Stored data:
=== Section Start ===

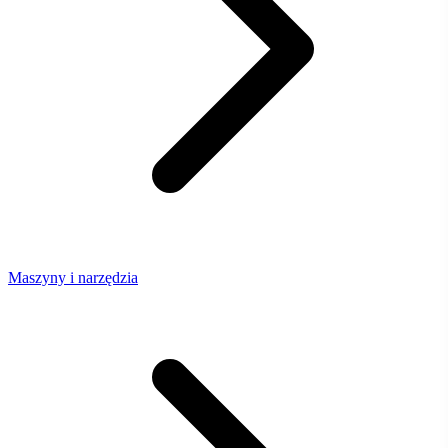
Maszyny i narzędzia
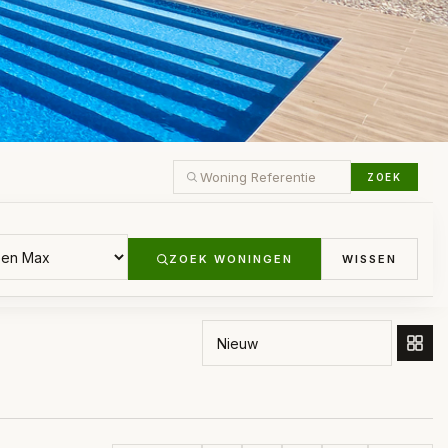
ZOEK
S
ZOEK WONINGEN
WISSEN
SORTEER OP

=== Section End ===

■ **Instructions for the task**
Retype the records above exactly, leaving every picture out of your copy.

■ **Response for this exercise**
Maszyny i narzędzia
ZOEK
S
ZOEK WONINGEN
WISSEN
SORTEER OP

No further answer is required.